JOHESU stated that despite signing a Memorandum of Understanding with the federal government on October 29, 2024, after a seven-day warning strike, “there has been no positive response from the Federal Government on some of these issues despite assurances during subsequent meetings with relevant MDAs.”

The union described the current situation as “worrisome and unacceptable,” stressing that government inaction had left them with no alternative.

The union emphasised that the core of the dispute remains the non-implementation of the High-Level Body (HLB) Committee report on the adjusted CONHESS, which was submitted to the Presidential Committee on Salaries and Wages in 2022.

According to JOHESU, this demand has remained unresolved since January 2, 2014, when the government implemented a parallel adjustment for the Consolidated Medical Salary Structure (CONMESS), “in violation of the Collective Bargaining Agreement that established the two salary structures in the health sector in 2009.”
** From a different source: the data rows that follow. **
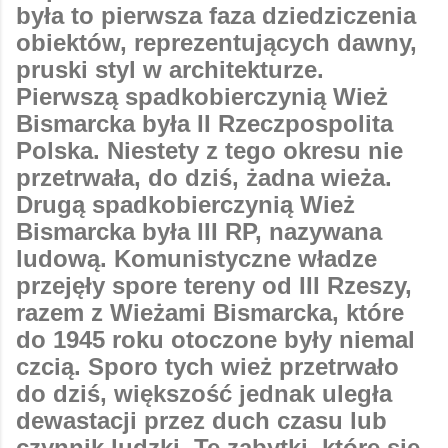
była to pierwsza faza dziedziczenia
obiektów, reprezentujących dawny,
pruski styl w architekturze.
Pierwszą spadkobierczynią Wież
Bismarcka była II Rzeczpospolita
Polska. Niestety z tego okresu nie
przetrwała, do dziś, żadna wieża.
Drugą spadkobierczynią Wież
Bismarcka była III RP, nazywana
ludową. Komunistyczne władze
przejęły spore tereny od III Rzeszy,
razem z Wieżami Bismarcka, które
do 1945 roku otoczone były niemal
czcią. Sporo tych wież przetrwało
do dziś, większość jednak uległa
dewastacji przez duch czasu lub
czynnik ludzki. Te zabytki, które się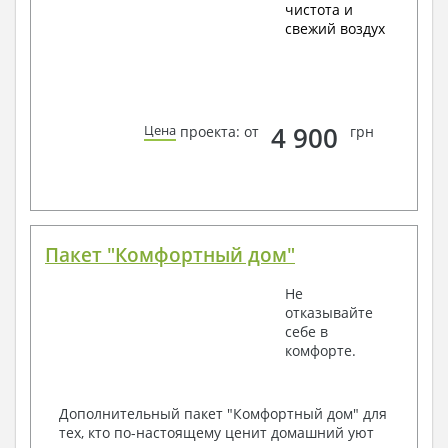
чистота и
свежий воздух
4 900
Цена
проекта: от
грн
Пакет "Комфортный дом"
Не
отказывайте
себе в
комфорте.
Дополнительный пакет "Комфортный дом" для
тех, кто по-настоящему ценит домашний уют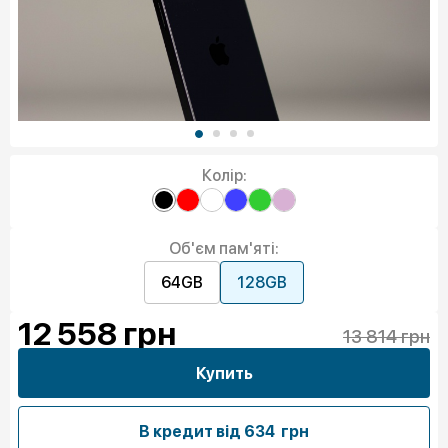
Колір:
Об'єм пам'яті:
64GB
128GB
12 558
грн
13 814 грн
Купить
В кредит від
634 грн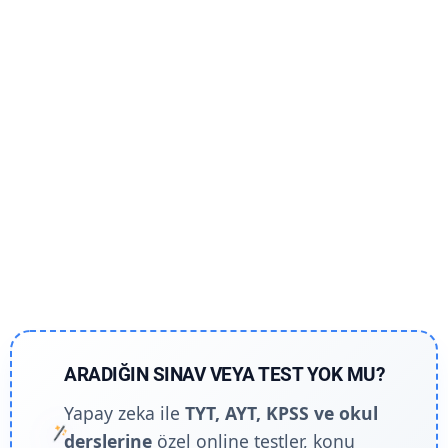
ARADIĞIN SINAV VEYA TEST YOK MU?
Yapay zeka ile
TYT, AYT, KPSS ve okul
derslerine
özel online testler, konu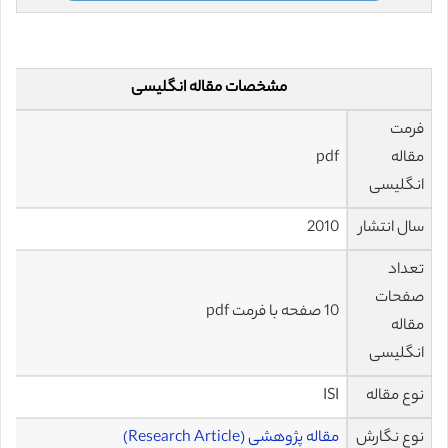
مشخصات مقاله انگلیسی
فرمت
مقاله
pdf
انگلیسی
سال انتشار
2010
تعداد
صفحات
10 صفحه با فرمت pdf
مقاله
انگلیسی
نوع مقاله
ISI
نوع نگارش
مقاله پژوهشی (Research Article)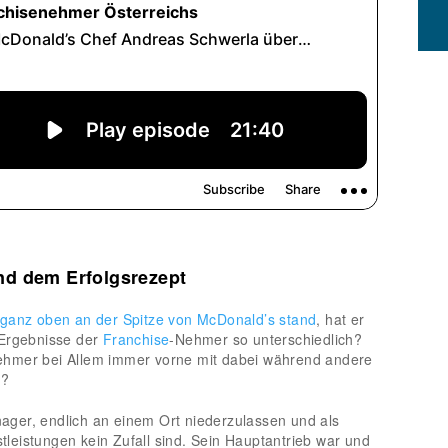
nd dem Erfolgsrezept
 ganz oben an der Spitze von McDonald’s stand
, hat er
 Ergebnisse der
Franchise
-Nehmer so unterschiedlich?
ehmer bei Allem immer vorne mit dabei während andere
d?
anager, endlich an einem Ort niederzulassen und als
eistungen kein Zufall sind. Sein Hauptantrieb war und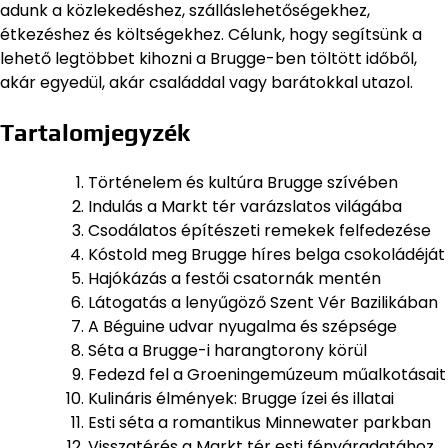
adunk a közlekedéshez, szálláslehetőségekhez,
étkezéshez és költségekhez. Célunk, hogy segítsünk a
lehető legtöbbet kihozni a Brugge-ben töltött időből,
akár egyedül, akár családdal vagy barátokkal utazol.
Tartalomjegyzék
Történelem és kultúra Brugge szívében
Indulás a Markt tér varázslatos világába
Csodálatos építészeti remekek felfedezése
Kóstold meg Brugge híres belga csokoládéját
Hajókázás a festői csatornák mentén
Látogatás a lenyűgöző Szent Vér Bazilikában
A Béguine udvar nyugalma és szépsége
Séta a Brugge-i harangtorony körül
Fedezd fel a Groeningemúzeum műalkotásait
Kulináris élmények: Brugge ízei és illatai
Esti séta a romantikus Minnewater parkban
Visszatérés a Markt tér esti fényáradatához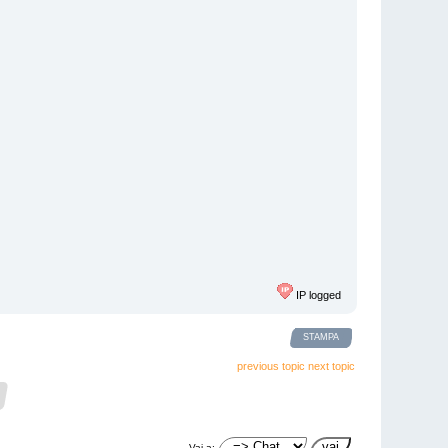
IP logged
STAMPA
previous topic
next topic
Vai a: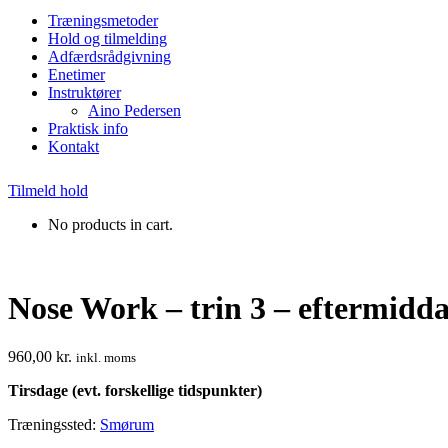
Træningsmetoder
Hold og tilmelding
Adfærdsrådgivning
Enetimer
Instruktører
Aino Pedersen
Praktisk info
Kontakt
Tilmeld hold
No products in cart.
Nose Work – trin 3 – eftermidda
960,00
kr.
inkl. moms
Tirsdage (evt. forskellige tidspunkter)
Træningssted:
Smørum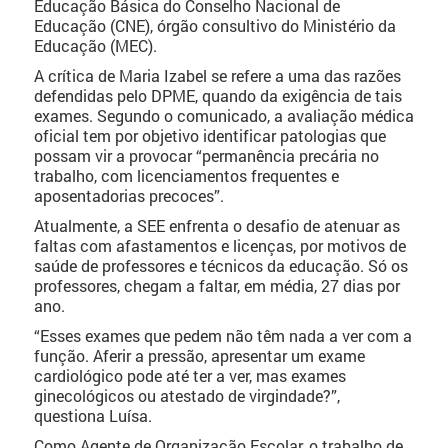
Educação Básica do Conselho Nacional de
Educação (CNE), órgão consultivo do Ministério da
Educação (MEC).
A crítica de Maria Izabel se refere a uma das razões
defendidas pelo DPME, quando da exigência de tais
exames. Segundo o comunicado, a avaliação médica
oficial tem por objetivo identificar patologias que
possam vir a provocar “permanência precária no
trabalho, com licenciamentos frequentes e
aposentadorias precoces”.
Atualmente, a SEE enfrenta o desafio de atenuar as
faltas com afastamentos e licenças, por motivos de
saúde de professores e técnicos da educação. Só os
professores, chegam a faltar, em média, 27 dias por
ano.
“Esses exames que pedem não têm nada a ver com a
função. Aferir a pressão, apresentar um exame
cardiológico pode até ter a ver, mas exames
ginecológicos ou atestado de virgindade?”,
questiona Luísa.
Como Agente de Organização Escolar, o trabalho de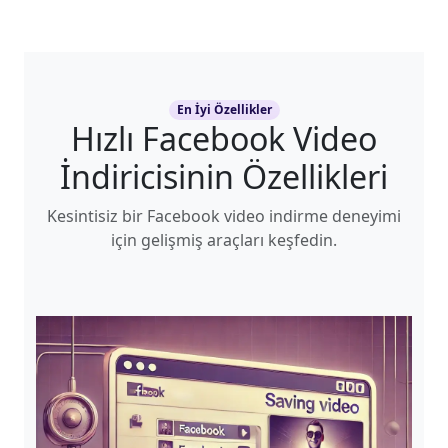
En İyi Özellikler
Hızlı Facebook Video
İndiricisinin Özellikleri
Kesintisiz bir Facebook video indirme deneyimi
için gelişmiş araçları keşfedin.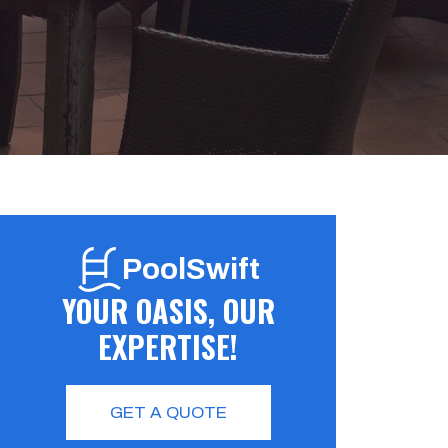
PoolSwift
YOUR OASIS, OUR
EXPERTISE!
GET A QUOTE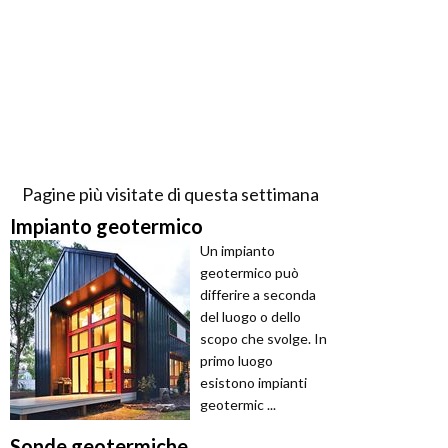
Pagine più visitate di questa settimana
Impianto geotermico
Un impianto
geotermico può
differire a seconda
del luogo o dello
scopo che svolge. In
primo luogo
esistono impianti
geotermic ...
Sonde geotermiche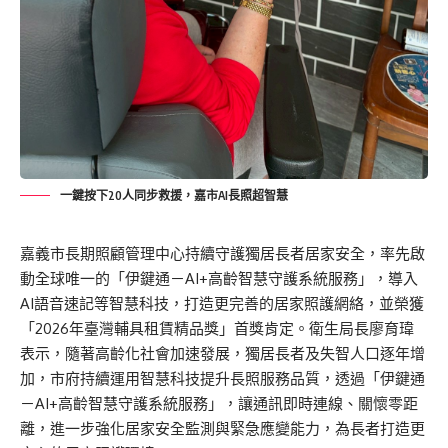
一鍵按下20人同步救援，嘉市AI長照超智慧
嘉義市長期照顧管理中心持續守護獨居長者居家安全，率先啟
動全球唯一的「伊鍵通－AI+高齡智慧守護系統服務」，導入
AI語音速記等智慧科技，打造更完善的居家照護網絡，並榮獲
「2026年臺灣輔具租賃精品獎」首獎肯定。衛生局長廖育瑋
表示，隨著高齡化社會加速發展，獨居長者及失智人口逐年增
加，市府持續運用智慧科技提升長照服務品質，透過「伊鍵通
－AI+高齡智慧守護系統服務」，讓通訊即時連線、關懷零距
離，進一步強化居家安全監測與緊急應變能力，為長者打造更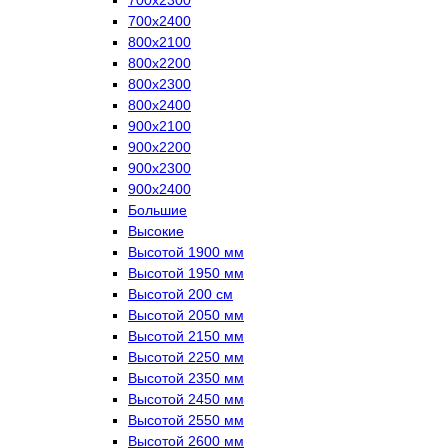
700х2400
800х2100
800х2200
800х2300
800х2400
900х2100
900х2200
900х2300
900х2400
Большие
Высокие
Высотой 1900 мм
Высотой 1950 мм
Высотой 200 см
Высотой 2050 мм
Высотой 2150 мм
Высотой 2250 мм
Высотой 2350 мм
Высотой 2450 мм
Высотой 2550 мм
Высотой 2600 мм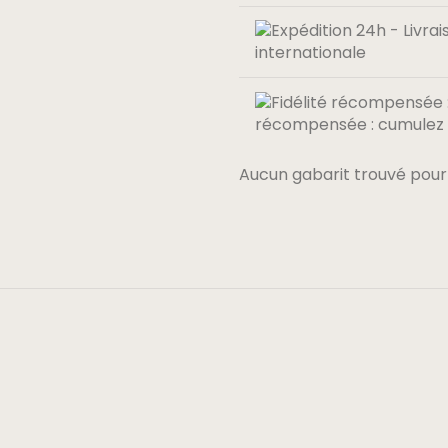
internationale
récompensée : cumulez 0
Aucun gabarit trouvé pour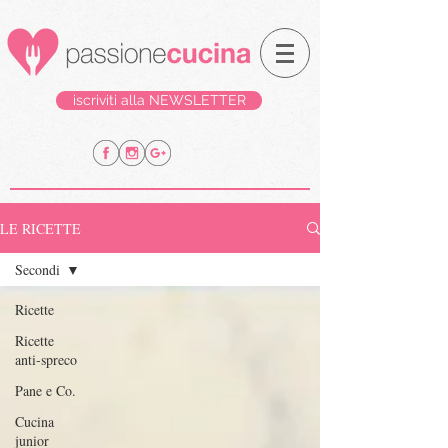
iscriviti alla NEWSLETTER
LE RICETTE
Secondi
Ricette
Ricette
anti-spreco
Pane e Co.
Cucina
junior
The statement lamented that “nothing has been done by successive administrations to redress this infraction,” adding that even after President Tinubu received a two-man JOHESU delegation in June 2023 and offered assurances, the demand was still ignored.

The unions said MDAs had repeatedly blamed the delay on the non-reconstitution of the Presidential Committee on Salaries, but asserted that “since the reconstitution of the PCS, the matter was not given priority attention until probably the last 48 hours when the Federal Government appears to have made practical moves to ameliorate the unpalatable delays which have pervaded for almost twelve years now.”

While expressing concern for ordinary Nigerians who will be affected, JOHESU said, “This situation is beyond our immediate control because of government inaction.”

The unions insisted that they had consistently prioritised social dialogue and had shown “maturity, selflessness and patriotism even in the face of extreme provocations and government’s long delay,” but now believe that “our maturity and patriotism have been taken for granted.”

The statement urged members to fully comply with the directive and warned that it “will not accept victimization of its members by the Government or any employer in the public health institutions across the country on account of this strike action, which is a dispute of right.